Department of Neurosurgery, Tanabe Neurosurgical Hospital, Osaka, Japan.
Surg Neurol Int. 2023 Sep 22;14:342. doi: 10.25259/SNI_652_2023. eCollection 2023.
Various indicators of vertebral instability in patients with lumbar degenerative disease can be identified in myelo-computed tomography (CT) studies.
Of 120 patients, 45 with lumbar degenerative spondylolisthesis (LDS; 53 lumbar lesions) and 75 with lumbar spinal stenosis alone (LSS; 105 lesions) (2015-2019) myelo-CT studies and surgery confirmed the presence of lumbar instability. Myelo-CT findings indicative of instability included facet joint thickness (FJT), fluid in the facet joint, facet tropism, and air in the facet and/or disc.
For the 120 study patients, FJT was significantly elevated in both the LDS and LSS groups.
FJT on myelo-CT is more specific for lumbar instability than other imaging parameters when evaluating LDS. An increase in FJT suggests vertebral instability likely warranting fusion.

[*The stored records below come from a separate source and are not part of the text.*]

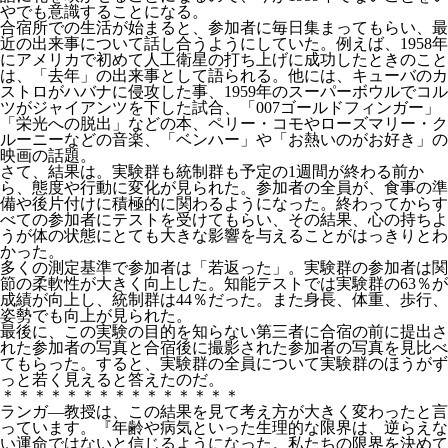
やでも意識することになる。
合宿所での生活が始まると、参加者に毎日集まってもらい、最
近の出来事について話し合うようにしていた。例えば、1958年
にアメリカで初めて人工衛星の打ち上げに成功したときのこと
は、「去年」の出来事として語られる。他には、キューバのカ
ストロがハバナに侵攻した事、1959年のスーパーボウルでコル
ツがジャイアンツを下した試合、「007ゴールドフィンガー」
「栄光への脱出」などの本、ペリー・コモやローズマリー・ク
ルーニーなどの音楽、「ベンハー」や「お熱いのがお好き」の
映画の話題。
さて、結果は。実験群も統制群も予定の1週間が終わる前か
ら、態度や行動に変化が見られた。参加者の全員が、食事の準
備や後片付けに積極的に関わるようになった。終わってからす
べての参加者にテストを受けてもらい、その結果、心の持ちよ
うが体の状態にとても大きな影響を与えることがはっきりとわ
かった。
多くの測定基準で参加者は「若返った」。実験群の参加者は関
節の柔軟性が大きく向上した。知能テストでは実験群の63％が
成績が向上し、統制群は44％だった。また身長、体重、歩行、
姿勢でも向上が見られた。
最後に、この実験の目的を知らない第三者に合宿の前に提出さ
れた参加者の写真と合宿後に撮影された参加者の写真を見比べ
てもらった。すると、実験群の全員について実験群のほうがず
っと若く見えると答えたのだ。
＊＊＊＊＊＊＊＊＊＊＊＊＊＊＊
ランガ―教授は、この結果を見て考え方が大きく変わったと言
っています。『年齢や病気といった生理的な限界は、逆らえな
い運命ではないと信じるようになった。私たちの限界を決めて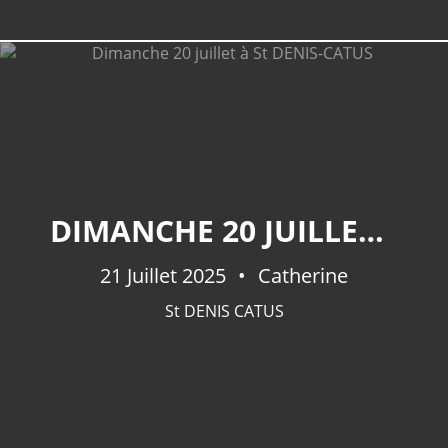
LIEUX
DIMANCHE 20 JUILLET À ST DENIS-CATUS
Mercues
(41)
Pradines
(36)
21 Juillet 2025
Catherine
Mont St Cyr
(30)
St DENIS CATUS
Caillac
(29)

在脊髓计算机断层扫描(CT)研究中可识别出腰椎退行性疾病患者椎体不稳定的各种指标。
在120例患者中,45例患有腰椎退行性滑脱(LDS;53个腰椎病变),75例仅患有腰椎管狭窄(LSS;105个病变)(2015 - 2019年),脊髓CT研究和手术证实存在腰椎不稳定。脊髓CT上提示不稳定的表现包括小关节厚度(FJT)、小关节内积液、小关节不对称以及小关节和/或椎间盘内积气。
对于120例研究患者,LDS组和LSS组的FJT均显著升高。
在评估LDS时,脊髓CT上的FJT比其他影像学参数对腰椎不稳定更具特异性。FJT增加提示椎体不稳定,可能需要进行融合术。